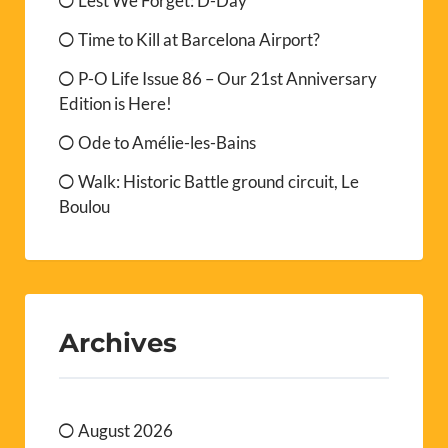
Lest We Forget: D-Day
Time to Kill at Barcelona Airport?
P-O Life Issue 86 – Our 21st Anniversary
Edition is Here!
Ode to Amélie-les-Bains
Walk: Historic Battle ground circuit, Le
Boulou
Archives
August 2026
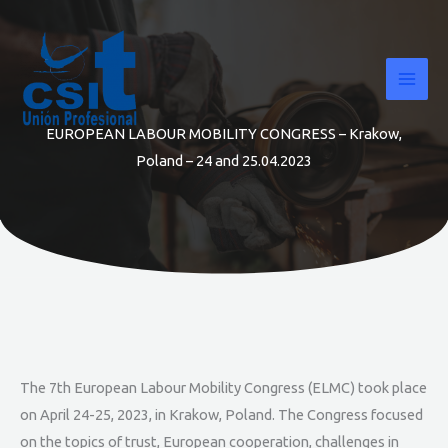
Skip
to
content
EUROPEAN LABOUR MOBILITY CONGRESS – Krakow,
Poland – 24 and 25.04.2023
The 7th European Labour Mobility Congress (ELMC) took place
on April 24-25, 2023, in Krakow, Poland. The Congress focused
on the topics of trust, European cooperation, challenges in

+---+

Work to be completed –
Type the records out again in full, exactly, with each picture omitted.

Output below –
Lest We Forget: D-Day
Time to Kill at Barcelona Airport?
P-O Life Issue 86 – Our 21st Anniversary
Edition is Here!
Ode to Amélie-les-Bains
Walk: Historic Battle ground circuit, Le
Boulou
Archives
August 2026
Skip
to
content
EUROPEAN LABOUR MOBILITY CONGRESS – Krakow,
Poland – 24 and 25.04.2023
The 7th European Labour Mobility Congress (ELMC) took place
on April 24-25, 2023, in Krakow, Poland. The Congress focused
on the topics of trust, European cooperation, challenges in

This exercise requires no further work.